Create a feature group

You can create a feature group to register a BigQuery table or view that contains your feature data.

For any BigQuery table or view that you associate with a feature group, you need to ensure the following:

After you create a feature group and associate the BigQuery data source, you can create features to associate with the columns in the data source. It's optional to specify a data source while creating the feature group. However, you need to specify a data source before you create features.

Registering your data source using feature groups and features has the following advantages:

  • You can define a feature view for online serving by using specific feature columns from multiple BigQuery data sources.

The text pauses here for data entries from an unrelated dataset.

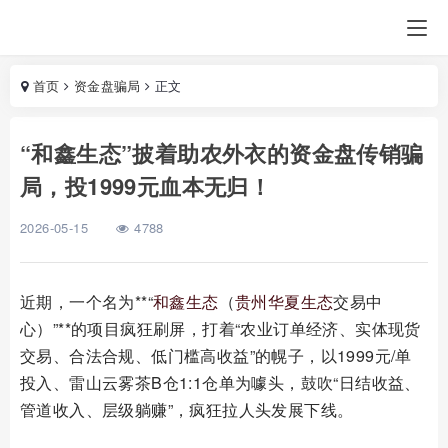
首页
资金盘骗局
正文
“和鑫生态”披着助农外衣的资金盘传销骗
局，投1999元血本无归！
2026-05-15
4788
近期，一个名为**“
和鑫生态
（
贵州华夏生态
交易中
心）”**的项目疯狂刷屏，打着“农业订单经济、实体现货
交易、合法合规、低门槛高收益”的幌子，以1999元/单
投入、雷山云雾茶B仓1:1仓单为噱头，鼓吹“日结收益、
管道收入、层级躺赚”，疯狂拉人头发展下线。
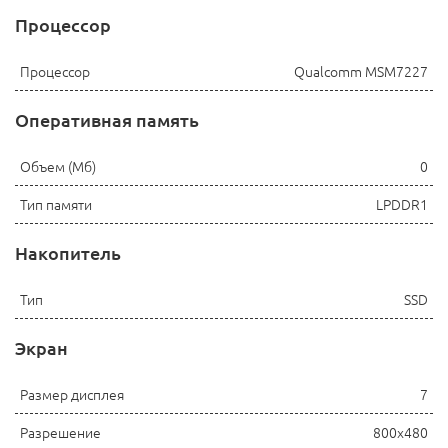
Процессор
Процессор
Qualcomm MSM7227
Оперативная память
Объем (Мб)
0
Тип памяти
LPDDR1
Накопитель
Тип
SSD
Экран
Размер дисплея
7
Разрешение
800x480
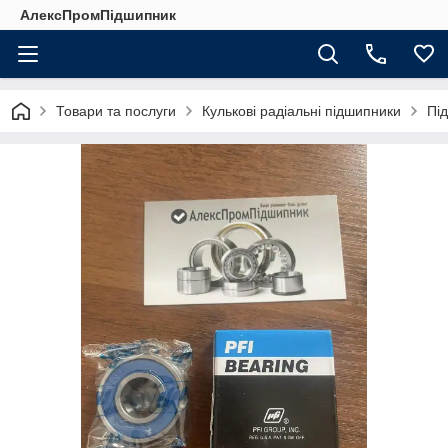
АлексПромПідшипник
Товари та послуги
Кулькові радіальні підшипники
Під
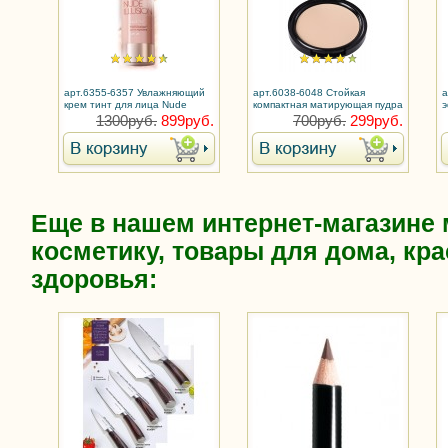
арт.6355-6357 Увлажняющий
арт.6038-6048 Стойкая
а
крем тинт для лица Nude
компактная матирующая пудра
э
Illusion
Soft Matte
C
1300руб.
899руб.
700руб.
299руб.
Еще в нашем интернет-магазине
косметику, товары для дома, кра
здоровья:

  • You can optionally format your data as a time series by specifying a feature timestamp column. Vertex AI Feature Store serves only the latest feature values from the feature data and excludes historical values.

  • You can discover the BigQuery source as the associated feature data source when you search for the feature group resource in Data Catalog.

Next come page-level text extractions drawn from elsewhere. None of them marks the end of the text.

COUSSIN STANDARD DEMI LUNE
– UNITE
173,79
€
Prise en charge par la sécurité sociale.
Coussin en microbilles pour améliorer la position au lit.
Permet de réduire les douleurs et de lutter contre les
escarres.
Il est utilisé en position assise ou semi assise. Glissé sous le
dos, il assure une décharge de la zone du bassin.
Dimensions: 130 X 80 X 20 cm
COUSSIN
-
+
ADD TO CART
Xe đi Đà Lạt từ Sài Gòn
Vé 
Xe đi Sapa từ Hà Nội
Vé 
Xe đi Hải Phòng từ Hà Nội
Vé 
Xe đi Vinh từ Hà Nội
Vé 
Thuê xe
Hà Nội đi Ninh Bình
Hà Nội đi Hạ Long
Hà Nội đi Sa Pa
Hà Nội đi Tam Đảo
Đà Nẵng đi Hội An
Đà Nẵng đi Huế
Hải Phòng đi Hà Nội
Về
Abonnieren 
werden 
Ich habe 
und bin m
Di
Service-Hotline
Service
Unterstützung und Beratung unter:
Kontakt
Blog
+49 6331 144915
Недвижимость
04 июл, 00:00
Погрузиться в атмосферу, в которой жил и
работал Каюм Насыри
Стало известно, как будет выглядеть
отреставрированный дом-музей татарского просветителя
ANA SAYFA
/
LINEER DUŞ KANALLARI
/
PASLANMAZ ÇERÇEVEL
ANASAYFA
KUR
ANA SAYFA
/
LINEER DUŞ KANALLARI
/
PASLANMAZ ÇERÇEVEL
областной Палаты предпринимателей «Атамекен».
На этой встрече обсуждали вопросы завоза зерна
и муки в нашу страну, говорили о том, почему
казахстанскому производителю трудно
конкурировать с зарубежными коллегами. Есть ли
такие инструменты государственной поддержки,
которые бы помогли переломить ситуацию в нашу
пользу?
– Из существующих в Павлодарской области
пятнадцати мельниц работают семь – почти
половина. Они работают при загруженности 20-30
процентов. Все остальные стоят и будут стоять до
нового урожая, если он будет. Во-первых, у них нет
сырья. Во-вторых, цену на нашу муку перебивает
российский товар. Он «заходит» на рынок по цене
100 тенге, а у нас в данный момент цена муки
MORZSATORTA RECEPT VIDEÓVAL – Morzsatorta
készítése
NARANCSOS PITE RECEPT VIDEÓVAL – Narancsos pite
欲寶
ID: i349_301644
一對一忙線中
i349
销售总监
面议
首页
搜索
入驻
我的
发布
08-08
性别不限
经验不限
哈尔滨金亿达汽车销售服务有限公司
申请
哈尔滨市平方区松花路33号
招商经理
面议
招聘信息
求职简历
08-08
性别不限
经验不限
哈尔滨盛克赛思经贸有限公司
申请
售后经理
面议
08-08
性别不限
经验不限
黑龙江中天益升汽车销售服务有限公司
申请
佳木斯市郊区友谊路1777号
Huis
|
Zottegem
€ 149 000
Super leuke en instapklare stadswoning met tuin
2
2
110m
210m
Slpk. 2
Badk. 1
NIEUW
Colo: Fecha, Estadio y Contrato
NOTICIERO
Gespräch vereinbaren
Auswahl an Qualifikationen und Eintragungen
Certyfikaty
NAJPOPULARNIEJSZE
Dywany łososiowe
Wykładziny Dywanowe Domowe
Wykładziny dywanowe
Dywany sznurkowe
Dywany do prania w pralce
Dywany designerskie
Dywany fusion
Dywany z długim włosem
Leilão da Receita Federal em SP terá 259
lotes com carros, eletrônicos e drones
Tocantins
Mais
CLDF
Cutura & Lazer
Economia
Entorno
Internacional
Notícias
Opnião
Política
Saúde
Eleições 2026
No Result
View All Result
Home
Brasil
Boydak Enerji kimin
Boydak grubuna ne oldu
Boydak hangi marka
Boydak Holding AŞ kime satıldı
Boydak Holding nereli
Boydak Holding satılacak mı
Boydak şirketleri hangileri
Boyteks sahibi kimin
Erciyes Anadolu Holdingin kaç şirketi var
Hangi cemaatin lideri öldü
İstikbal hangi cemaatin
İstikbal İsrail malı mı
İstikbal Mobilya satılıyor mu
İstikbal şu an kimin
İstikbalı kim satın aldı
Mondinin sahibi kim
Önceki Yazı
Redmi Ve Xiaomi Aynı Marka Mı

  • You can set up feature monitoring to retrieve feature statistics and detect feature drift.

Before you begin

Authenticate to Vertex AI, unless you've done so already.

Select the tab for how you plan to use the samples on this page:

Console

When you use the Google Cloud console to access Google Cloud services and APIs, you don't need to set up authentication.

Python

To use the Python samples on this page in a local development environment, install and initialize the gcloud CLI, and then set up Application Default Credentials with your user credentials.

  1. Install the Google Cloud CLI.
  2. To initialize the gcloud CLI, run the following command:

    gcloud init
  3. If you're using a local shell, then create local authentication credentials for your user account:

    gcloud auth application-default login

    You don't need to do this if you're using Cloud Shell.

For more information, see Set up authentication for a local development environment.

REST

To use the REST API samples on this page in a local development environment, you use the credentials you provide to the gcloud CLI.

    Install the Google Cloud CLI, then initialize it by running the following command:

    gcloud init

For more information, see Authenticate for using REST in the Google Cloud authentication documentation.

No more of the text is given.